The copy has to match the data exactly and leave out every picture.

Source information:
....................

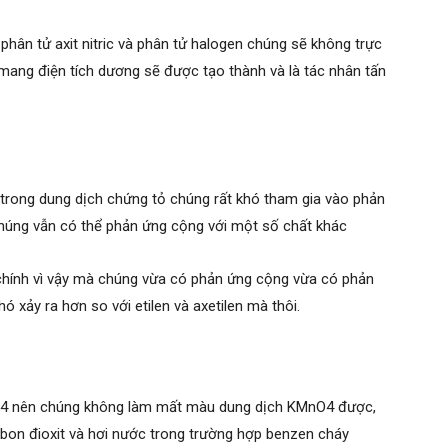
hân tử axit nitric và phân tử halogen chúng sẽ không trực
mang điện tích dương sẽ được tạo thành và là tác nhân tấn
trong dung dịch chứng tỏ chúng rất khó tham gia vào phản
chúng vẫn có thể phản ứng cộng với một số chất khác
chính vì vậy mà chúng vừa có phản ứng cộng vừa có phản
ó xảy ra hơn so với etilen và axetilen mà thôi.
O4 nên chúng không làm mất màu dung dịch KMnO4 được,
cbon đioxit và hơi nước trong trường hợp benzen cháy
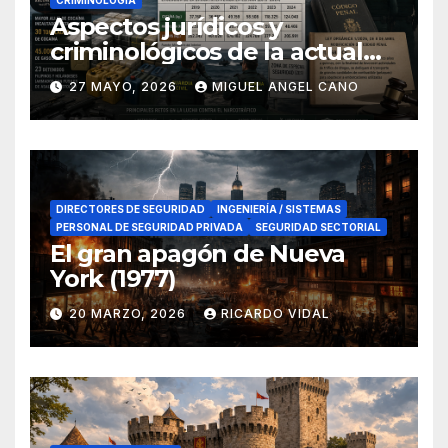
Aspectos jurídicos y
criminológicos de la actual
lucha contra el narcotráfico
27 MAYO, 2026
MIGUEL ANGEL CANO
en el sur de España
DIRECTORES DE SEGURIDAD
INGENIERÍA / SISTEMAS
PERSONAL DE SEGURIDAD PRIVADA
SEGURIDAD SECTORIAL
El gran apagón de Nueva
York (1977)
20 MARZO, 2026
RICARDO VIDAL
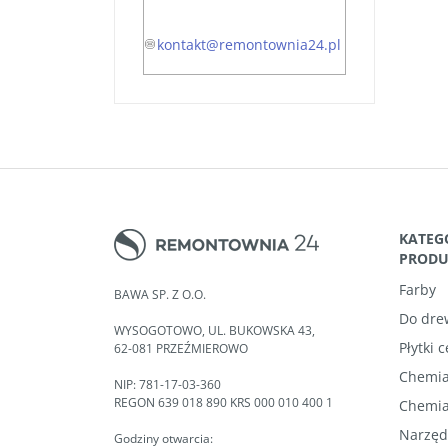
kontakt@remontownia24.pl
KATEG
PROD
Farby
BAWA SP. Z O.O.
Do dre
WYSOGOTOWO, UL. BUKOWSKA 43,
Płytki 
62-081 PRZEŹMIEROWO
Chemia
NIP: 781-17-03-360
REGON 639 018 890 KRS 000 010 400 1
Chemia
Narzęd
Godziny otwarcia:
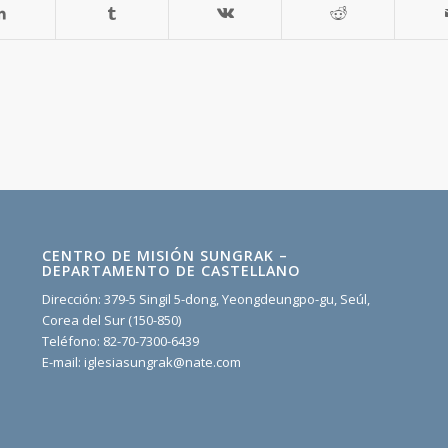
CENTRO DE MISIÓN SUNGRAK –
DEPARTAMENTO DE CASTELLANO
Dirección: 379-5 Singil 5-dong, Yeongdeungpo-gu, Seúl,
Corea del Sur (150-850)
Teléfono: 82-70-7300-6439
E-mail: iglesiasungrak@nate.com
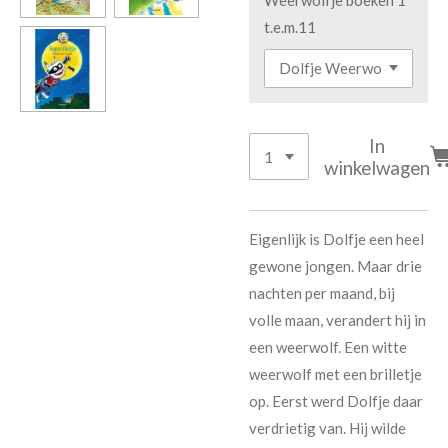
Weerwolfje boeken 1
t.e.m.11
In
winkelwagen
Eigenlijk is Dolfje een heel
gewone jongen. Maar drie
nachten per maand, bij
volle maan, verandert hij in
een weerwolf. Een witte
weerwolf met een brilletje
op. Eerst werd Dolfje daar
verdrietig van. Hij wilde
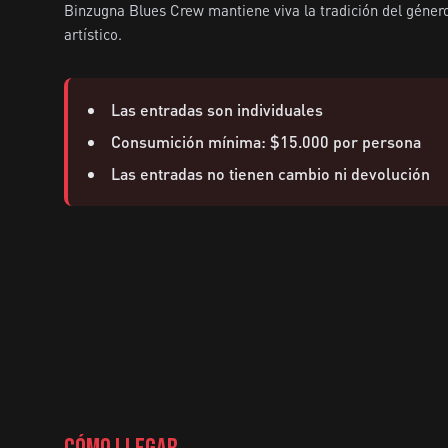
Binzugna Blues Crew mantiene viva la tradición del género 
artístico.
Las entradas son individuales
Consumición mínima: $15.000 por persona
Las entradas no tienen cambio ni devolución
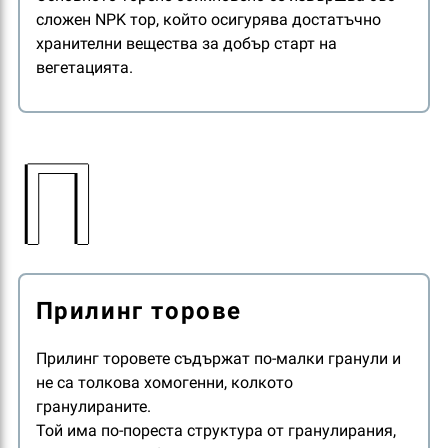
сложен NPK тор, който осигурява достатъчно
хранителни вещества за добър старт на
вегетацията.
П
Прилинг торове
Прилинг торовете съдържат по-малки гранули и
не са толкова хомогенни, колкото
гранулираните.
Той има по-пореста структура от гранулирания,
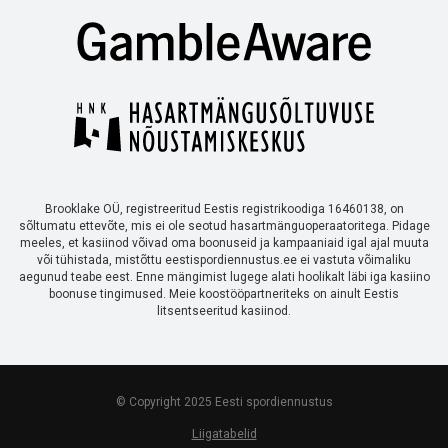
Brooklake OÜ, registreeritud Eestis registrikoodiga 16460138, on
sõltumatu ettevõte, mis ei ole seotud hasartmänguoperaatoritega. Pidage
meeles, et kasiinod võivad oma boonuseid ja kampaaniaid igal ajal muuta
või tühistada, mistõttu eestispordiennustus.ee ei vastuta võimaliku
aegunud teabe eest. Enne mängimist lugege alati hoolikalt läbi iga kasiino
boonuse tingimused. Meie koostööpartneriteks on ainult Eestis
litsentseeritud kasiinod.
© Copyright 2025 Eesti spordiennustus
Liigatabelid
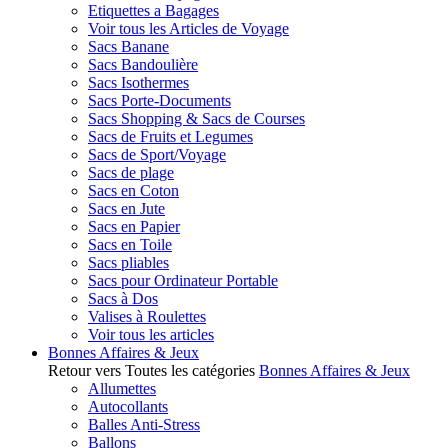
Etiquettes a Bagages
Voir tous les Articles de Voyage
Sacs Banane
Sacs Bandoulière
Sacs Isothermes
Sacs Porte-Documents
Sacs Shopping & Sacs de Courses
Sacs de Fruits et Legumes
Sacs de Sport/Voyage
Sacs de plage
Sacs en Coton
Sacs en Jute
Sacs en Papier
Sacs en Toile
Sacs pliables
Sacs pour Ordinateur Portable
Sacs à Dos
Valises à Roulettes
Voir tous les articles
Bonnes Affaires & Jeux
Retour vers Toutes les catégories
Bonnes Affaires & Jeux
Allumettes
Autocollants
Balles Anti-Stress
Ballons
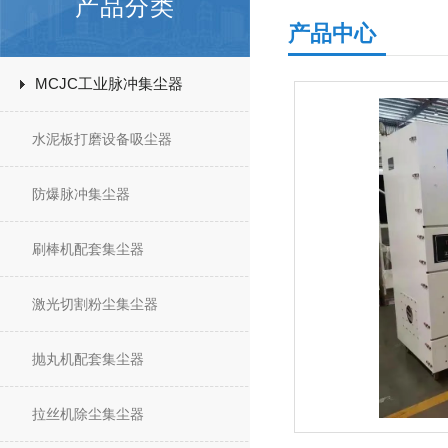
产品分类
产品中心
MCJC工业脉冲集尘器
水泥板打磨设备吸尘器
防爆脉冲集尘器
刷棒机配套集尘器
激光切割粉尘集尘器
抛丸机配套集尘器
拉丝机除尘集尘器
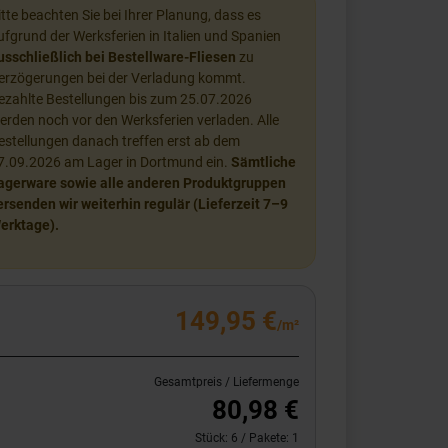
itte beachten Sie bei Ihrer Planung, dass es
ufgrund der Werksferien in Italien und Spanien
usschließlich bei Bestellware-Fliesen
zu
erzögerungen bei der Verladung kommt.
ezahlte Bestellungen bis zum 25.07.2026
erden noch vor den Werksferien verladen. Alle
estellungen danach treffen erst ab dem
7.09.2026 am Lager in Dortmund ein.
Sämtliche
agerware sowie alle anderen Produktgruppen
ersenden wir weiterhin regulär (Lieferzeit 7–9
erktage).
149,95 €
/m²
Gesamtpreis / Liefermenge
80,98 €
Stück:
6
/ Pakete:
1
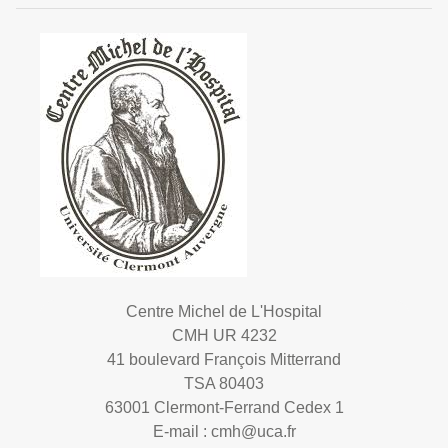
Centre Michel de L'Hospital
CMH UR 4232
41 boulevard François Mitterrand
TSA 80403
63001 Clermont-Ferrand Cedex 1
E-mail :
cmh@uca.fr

....................

Written answer:
hân tử axit nitric và phân tử halogen chúng sẽ không trực
mang điện tích dương sẽ được tạo thành và là tác nhân tấn
trong dung dịch chứng tỏ chúng rất khó tham gia vào phản
chúng vẫn có thể phản ứng cộng với một số chất khác
chính vì vậy mà chúng vừa có phản ứng cộng vừa có phản
ó xảy ra hơn so với etilen và axetilen mà thôi.
O4 nên chúng không làm mất màu dung dịch KMnO4 được,
cbon đioxit và hơi nước trong trường hợp benzen cháy
Aspectos jurídicos y
criminológicos de la actual
lucha contra el narcotráfico
27 MAYO, 2026
MIGUEL ANGEL CANO
en el sur de España
DIRECTORES DE SEGURIDAD
INGENIERÍA / SISTEMAS
PERSONAL DE SEGURIDAD PRIVADA
SEGURIDAD SECTORIAL
El gran apagón de Nueva
York (1977)
20 MARZO, 2026
RICARDO VIDAL
kontakt@remontownia24.pl
KATEG
PROD
Farby
BAWA SP. Z O.O.
Do dre
WYSOGOTOWO, UL. BUKOWSKA 43,
Płytki 
62-081 PRZEŹMIEROWO
Chemia
NIP: 781-17-03-360
REGON 639 018 890 KRS 000 010 400 1
Chemia
Narzęd
Godziny otwarcia:
CENTRO DE MISIÓN SUNGRAK –
DEPARTAMENTO DE CASTELLANO
Dirección: 379-5 Singil 5-dong, Yeongdeungpo-gu, Seúl,
Corea del Sur (150-850)
Teléfono: 82-70-7300-6439
E-mail: iglesiasungrak@nate.com
Weerwolfje boeken 1
t.e.m.11
In
winkelwagen
Eigenlijk is Dolfje een heel
gewone jongen. Maar drie
nachten per maand, bij
volle maan, verandert hij in
een weerwolf. Een witte
weerwolf met een brilletje
op. Eerst werd Dolfje daar
verdrietig van. Hij wilde
Binzugna Blues Crew mantiene viva la tradición del género 
artístico.
Las entradas son individuales
Consumición mínima: $15.000 por persona
Las entradas no tienen cambio ni devolución
сложен NPK тор, който осигурява достатъчно
хранителни вещества за добър старт на
вегетацията.
П
Прилинг торове
Прилинг торовете съдържат по-малки гранули и
не са толкова хомогенни, колкото
гранулираните.
Той има по-пореста структура от гранулирания,
Brooklake OÜ, registreeritud Eestis registrikoodiga 16460138, on
sõltumatu ettevõte, mis ei ole seotud hasartmänguoperaatoritega. Pidage
meeles, et kasiinod võivad oma boonuseid ja kampaaniaid igal ajal muuta
või tühistada, mistõttu eestispordiennustus.ee ei vastuta võimaliku
aegunud teabe eest. Enne mängimist lugege alati hoolikalt läbi iga kasiino
boonuse tingimused. Meie koostööpartneriteks on ainult Eestis
litsentseeritud kasiinod.
© Copyright 2025 Eesti spordiennustus
Liigatabelid
Etiquettes a Bagages
Voir tous les Articles de Voyage
Sacs Banane
Sacs Bandoulière
Sacs Isothermes
Sacs Porte-Documents
Sacs Shopping & Sacs de Courses
Sacs de Fruits et Legumes
Sacs de Sport/Voyage
Sacs de plage
Sacs en Coton
Sacs en Jute
Sacs en Papier
Sacs en Toile
Sacs pliables
Sacs pour Ordinateur Portable
Sacs à Dos
Valises à Roulettes
Voir tous les articles
Bonnes Affaires & Jeux
Retour vers Toutes les catégories
Bonnes Affaires & Jeux
Allumettes
Autocollants
Balles Anti-Stress
Ballons
产品分类
产品中心
MCJC工业脉冲集尘器
水泥板打磨设备吸尘器
防爆脉冲集尘器
刷棒机配套集尘器
激光切割粉尘集尘器
抛丸机配套集尘器
拉丝机除尘集尘器
itte beachten Sie bei Ihrer Planung, dass es
ufgrund der Werksferien in Italien und Spanien
usschließlich bei Bestellware-Fliesen
zu
erzögerungen bei der Verladung kommt.
ezahlte Bestellungen bis zum 25.07.2026
erden noch vor den Werksferien verladen. Alle
estellungen danach treffen erst ab dem
7.09.2026 am Lager in Dortmund ein.
Sämtliche
agerware sowie alle anderen Produktgruppen
ersenden wir weiterhin regulär (Lieferzeit 7–9
erktage).
149,95 €
/m²
Gesamtpreis / Liefermenge
80,98 €
Stück:
6
/ Pakete:
1
Centre Michel de L'Hospital
CMH UR 4232
41 boulevard François Mitterrand
TSA 80403
63001 Clermont-Ferrand Cedex 1
E-mail :
cmh@uca.fr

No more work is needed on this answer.